Eu tenho vários projetos literários em mente, mas, os que mais me aliciam são o romance de ficção e a poesia. Neste momento, encontro-me a escrever um romance de ficção científica e, posteriormente, irei trabalhar uma obra poética, que já tenho delineada, entregar-me-ei a ela a seu tempo.

Se só pudesses ler apenas um único livro para o resto da tua vida, qual seria o privilegiado?
Esta é a pergunta mais ingrata que pode fazer-se a uma pessoa que gosta de ler, que gosta de livros, que gosta de autores, ou seja, que gosta da literatura em geral. Poderia escolher uns dos meus livros, pois, gosto de pensar neles e nos conteúdos que trabalhei em cada um deles, uma vez que têm muito de mim. Nesse caso, seria o Xenotrófico, o último romance que publiquei na Amazon, que penso ser uma história extraordinária, nunca iria cansar-me de lê-la. Poderia falar dos grandes clássicos da literatura, uma mais valia em termos de entretenimento e aprendizagem para qualquer leitor, lembro-me de Moby Dick, de Herman Melville, uma aventura notável e educativa para qualquer pessoa. Mas falando de dois livros que gostei de ler ultimamente, que me deram perspetivas diferentes sobre a vida e sobre o Mundo, foi o Bibliotecário, de A. M. Dean, e o Silo, de Hugh C. Howey, duas histórias que acrescentaram algo de novo em mim. Um livro para o resto da vida é um campo aberto, com várias opções e algumas incertezas. Valha-nos o prazer da leitura com o livro que seguramos entre mãos em cada momento e nos deliciarmos com as tramas do seu enredo.

O que podem os leitores esperar de ti no futuro?
O que eu espero de mim é deixar uma grande obra literária, vasta, diversa e marcante para os leitores. Gosto de fazer experiências, inclusive literárias, não tenho medo de arriscar, e espero vir a escrever histórias desde o mais banal até ao mais extravagante. Quando escrevo uma história, escrevo-a para mim, para que me agrade, depois, tenho a esperança de que venha a proporcionar uma boa experiência literária a alguém, e assim será, enquanto tiver tempo e condições para escrever.
Um autor deve escrever para si, coisas do seu agrado, e deixar que sejam os leitores a encantarem-se ou desagradarem-se com os seus textos. Cabe ao autor escrever, e ao leitor escolher os autores que mais lhe agradem. Nunca o contrário. Não penso muito no que os outros esperam de mim, simplesmente, procuro fazer o melhor que posso com os recursos que tenho, com vista a concretizar os meus sonhos. Assim se vive e se vai ao encontro da felicidade.

Descreve-te numa palavra:
Consigo caracterizar um objeto ou um animal irracional com uma única palavra. Agora, um ser humano não, é um ser com uma mente muito complexa e detentor de estados emocionais variáveis em função das circunstâncias e do tempo.
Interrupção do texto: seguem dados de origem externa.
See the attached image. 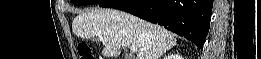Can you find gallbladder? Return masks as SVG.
<instances>
[{"label":"gallbladder","instance_id":"gallbladder-1","mask_svg":"<svg viewBox=\"0 0 261 59\" xmlns=\"http://www.w3.org/2000/svg\"><path fill=\"white\" fill-rule=\"evenodd\" d=\"M126 59H131V57H129V56H126Z\"/></svg>","mask_w":261,"mask_h":59}]
</instances>
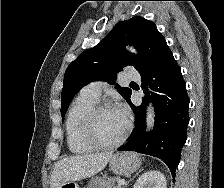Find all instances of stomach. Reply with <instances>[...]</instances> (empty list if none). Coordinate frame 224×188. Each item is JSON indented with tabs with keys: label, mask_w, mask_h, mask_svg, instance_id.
Wrapping results in <instances>:
<instances>
[{
	"label": "stomach",
	"mask_w": 224,
	"mask_h": 188,
	"mask_svg": "<svg viewBox=\"0 0 224 188\" xmlns=\"http://www.w3.org/2000/svg\"><path fill=\"white\" fill-rule=\"evenodd\" d=\"M140 165L141 159L133 152L116 153L109 160L110 170L117 175L133 173ZM59 188H79V186L75 182H66Z\"/></svg>",
	"instance_id": "1"
}]
</instances>
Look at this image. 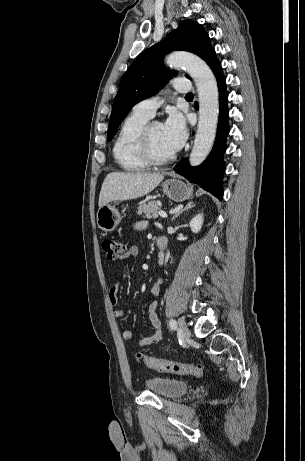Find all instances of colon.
I'll return each instance as SVG.
<instances>
[{
  "mask_svg": "<svg viewBox=\"0 0 305 461\" xmlns=\"http://www.w3.org/2000/svg\"><path fill=\"white\" fill-rule=\"evenodd\" d=\"M102 248L109 259L117 260L124 254L125 245L120 240L105 239L102 243ZM136 358L139 361H142L147 367L160 372L190 375L195 377H201L203 375V367L200 364H187L164 359H157L146 356L140 352L136 353Z\"/></svg>",
  "mask_w": 305,
  "mask_h": 461,
  "instance_id": "5ec220e1",
  "label": "colon"
}]
</instances>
Uma palavra é algo demasiado redutor para caracterizar devidamente um ser humano, eu não consigo fazê-lo para ninguém, muito menos para mim mesmo. Caracterizo-me como uma pessoa prática, direta, confiável, disciplinada, determinada, que tem os pés no presente e a cabeça no futuro, e penso que isto está patente na obra literária que tenho vindo a publicar. Mas, em termos literários, impessoais, resumindo o meu trabalho numa única palavra, talvez escolhesse “SENTIDO”, pois, bem ou mal, procuro dar sentido a tudo quanto escrevo.